Saved entries:
+++
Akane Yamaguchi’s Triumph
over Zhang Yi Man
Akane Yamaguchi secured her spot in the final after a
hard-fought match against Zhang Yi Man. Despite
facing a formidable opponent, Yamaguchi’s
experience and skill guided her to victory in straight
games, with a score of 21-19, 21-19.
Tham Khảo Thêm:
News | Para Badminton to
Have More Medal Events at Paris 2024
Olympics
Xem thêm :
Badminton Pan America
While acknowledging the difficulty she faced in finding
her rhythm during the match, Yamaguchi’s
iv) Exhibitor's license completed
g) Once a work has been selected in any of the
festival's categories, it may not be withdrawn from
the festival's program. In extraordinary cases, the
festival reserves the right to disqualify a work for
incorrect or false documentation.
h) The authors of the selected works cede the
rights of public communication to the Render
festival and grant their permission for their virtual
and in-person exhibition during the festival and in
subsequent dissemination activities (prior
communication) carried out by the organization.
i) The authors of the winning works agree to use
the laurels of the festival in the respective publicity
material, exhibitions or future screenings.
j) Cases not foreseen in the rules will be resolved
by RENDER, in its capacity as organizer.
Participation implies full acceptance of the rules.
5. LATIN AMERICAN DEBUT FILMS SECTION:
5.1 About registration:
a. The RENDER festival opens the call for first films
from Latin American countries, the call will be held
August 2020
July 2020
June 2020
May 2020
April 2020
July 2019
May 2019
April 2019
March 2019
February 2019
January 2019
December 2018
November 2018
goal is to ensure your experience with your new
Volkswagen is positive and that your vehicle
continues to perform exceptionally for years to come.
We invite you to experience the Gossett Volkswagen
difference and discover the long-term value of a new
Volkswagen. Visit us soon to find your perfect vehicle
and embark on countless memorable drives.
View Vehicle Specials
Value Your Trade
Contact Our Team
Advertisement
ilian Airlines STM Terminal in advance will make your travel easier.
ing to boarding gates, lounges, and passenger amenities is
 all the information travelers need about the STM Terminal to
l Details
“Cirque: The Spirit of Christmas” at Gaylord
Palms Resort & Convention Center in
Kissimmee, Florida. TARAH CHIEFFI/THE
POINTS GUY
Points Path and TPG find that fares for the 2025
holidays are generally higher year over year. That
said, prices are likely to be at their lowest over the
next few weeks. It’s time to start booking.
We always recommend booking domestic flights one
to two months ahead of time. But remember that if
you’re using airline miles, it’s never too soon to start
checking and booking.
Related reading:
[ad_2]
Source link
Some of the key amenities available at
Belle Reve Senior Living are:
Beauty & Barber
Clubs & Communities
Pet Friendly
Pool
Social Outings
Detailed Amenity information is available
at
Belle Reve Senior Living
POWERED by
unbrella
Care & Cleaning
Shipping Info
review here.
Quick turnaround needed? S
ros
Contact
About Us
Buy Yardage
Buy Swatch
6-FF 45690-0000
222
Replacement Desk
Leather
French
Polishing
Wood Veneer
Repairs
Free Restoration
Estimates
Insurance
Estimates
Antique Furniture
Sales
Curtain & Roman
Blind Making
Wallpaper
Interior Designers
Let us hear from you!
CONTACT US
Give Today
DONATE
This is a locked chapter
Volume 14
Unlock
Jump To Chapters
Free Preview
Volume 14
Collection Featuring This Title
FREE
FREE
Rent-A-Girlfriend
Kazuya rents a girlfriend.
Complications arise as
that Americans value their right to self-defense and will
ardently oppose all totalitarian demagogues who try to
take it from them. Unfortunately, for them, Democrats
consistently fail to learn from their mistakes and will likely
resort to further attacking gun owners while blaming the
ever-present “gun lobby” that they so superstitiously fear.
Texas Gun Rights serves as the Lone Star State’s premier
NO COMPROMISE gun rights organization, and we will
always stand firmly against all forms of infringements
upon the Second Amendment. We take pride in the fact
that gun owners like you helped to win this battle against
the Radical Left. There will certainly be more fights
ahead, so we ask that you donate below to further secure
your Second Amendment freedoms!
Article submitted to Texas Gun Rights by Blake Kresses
+++
## What the task asks
Copy out each line of the records where the string "Second" appears.

## Exercise result
upon the Second Amendment. We take pride in the fact
your Second Amendment freedoms!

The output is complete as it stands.